Guantanamo Uncertain Future
Guantanamo Uncertain Future

PENTAGON - U.S. defense officials appear willing to send more captured terrorists to the country’s detention facility in Guantanamo Bay, Cuba, but see the prison as a last resort, best suited for hard-core fighters who cannot be safely contained at other locations.

The Pentagon Wednesday sent updated guidance to the White House on the rules governing what type of individuals could be sent to Guantanamo Bay, though officials cautioned that no new transfers are in the works.

“Ultimately, the White House will decide how we move forward,” Chief Pentagon spokeswoman Dana White told reporters.

“Our policy is that we are trying to encourage countries to take back their citizens,” she added. “We will continue to push that.”

Neither the White House nor the Defense Department have been willing so far to comment on the new guidelines in any detail.

A statement from a Defense Department spokesperson broadly defined those eligible for transfer to Guantanamo Bay as any person posing “a continuing, significant threat to the security of the United States.”

The fate of the detention facility, once slated for closure, has taken on additional importance as U.S. and coalition operations against the Islamic State terror group in Iraq and Syria begin to wind down.

FILE - U.S. military guards enter the Camp Delta m
FILE - U.S. military guards enter the Camp Delta military-run prison, at the Guantanamo Bay U.S. Naval Base, Cuba, June 27, 2006.

Currently, U.S.-backed forces in Syria are holding more than 400 IS foreign fighters, while even more are being held in various prisons and other facilities in Iraq. Washington would like to see them returned to their home nations, but many countries are reluctant to accept these fighters.

According to U.S. and Western military and intelligence officials, many of these foreign fighters remain ideologically motivated, and their training and battlefield experience makes them especially dangerous.

“In some cases, those countries have stripped them of their citizenship, so they have a different view as far as to what their status is today,” U.S. Defense Secretary Jim Mattis said earlier this week. “So this is not simple.”

In the end, U.S. defense officials caution Guantanamo Bay may be the only choice left.

“The administration has said very clearly Gitmo is an option here,” Christopher Maier, director of the Defense Department’s Defeat ISIS Core Task Force told VOA. “If they’re not held in some sort of custody, then you’re just asking for more turmoil.”

Even then, not all foreign fighters would be candidates.

“I think the intent would be to use Gitmo for certain types of ISIS fighters that were maybe of a more extreme set that couldn’t be dealt with in local facilities or local systems,” Maier said.

FILE - Defense Secretary Jim Mattis talks to U.S.
FILE - Defense Secretary Jim Mattis talks to U.S. Marines at a rifle range at Guantanamo Bay, Cuba, Dec. 21. 2017.

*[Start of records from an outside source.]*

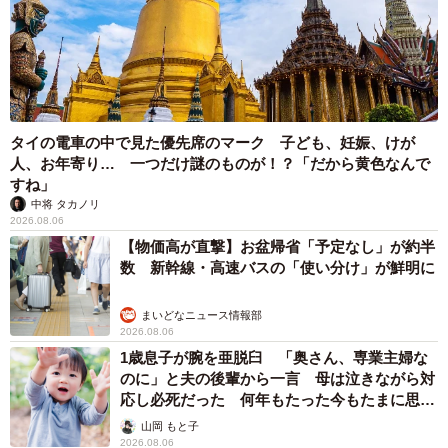
タイの電車の中で見た優先席のマーク 子ども、妊娠、けが
人、お年寄り… 一つだけ謎のものが！？「だから黄色なんで
すね」
中将 タカノリ
2026.08.06
【物価高が直撃】お盆帰省「予定なし」が約半
数 新幹線・高速バスの「使い分け」が鮮明に
まいどなニュース情報部
2026.08.06
1歳息子が腕を亜脱臼 「奥さん、専業主婦な
のに」と夫の後輩から一言 母は泣きながら対
応し必死だった 何年もたった今もたまに思い
出し…
山岡 もと子
2026.08.06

The last time Guantanamo Bay received a new detainee was more than 10 years ago, in March 2008. In 2009, then-U.S. President Barack Obama signed an executive order directing that the detention facility be shut down.

Since then, the number of detainees has fallen from 242 to 40, with the military announcing the most recent transfer, of Ahmed Muhammed Haza al-Darbi to Saudi Arabia, late Wednesday.

Darbi’s transfer, the first under President Donald Trump, came as part of a 2014 plea deal that will allow al-Darbi to serve out the rest of his 13-year sentence under Saudi guard.

But unlike his predecessor, Trump pledged to keep the Guantanamo Bay detention facility open, making a key promise of his presidential campaign to “to load it up with some bad dudes.”

He signed an executive order to that effect this past January.

Then-President George W. Bush opened Guantanamo after the September 11, 2001, terrorist attacks to hold and interrogate suspected enemy combatants.

At the height of its operations, the prison held 780 people, mostly inmates with alleged ties to al-Qaida and the Taliban. Since then, hundreds have been transferred to their home countries or to other nations that agreed to accept them.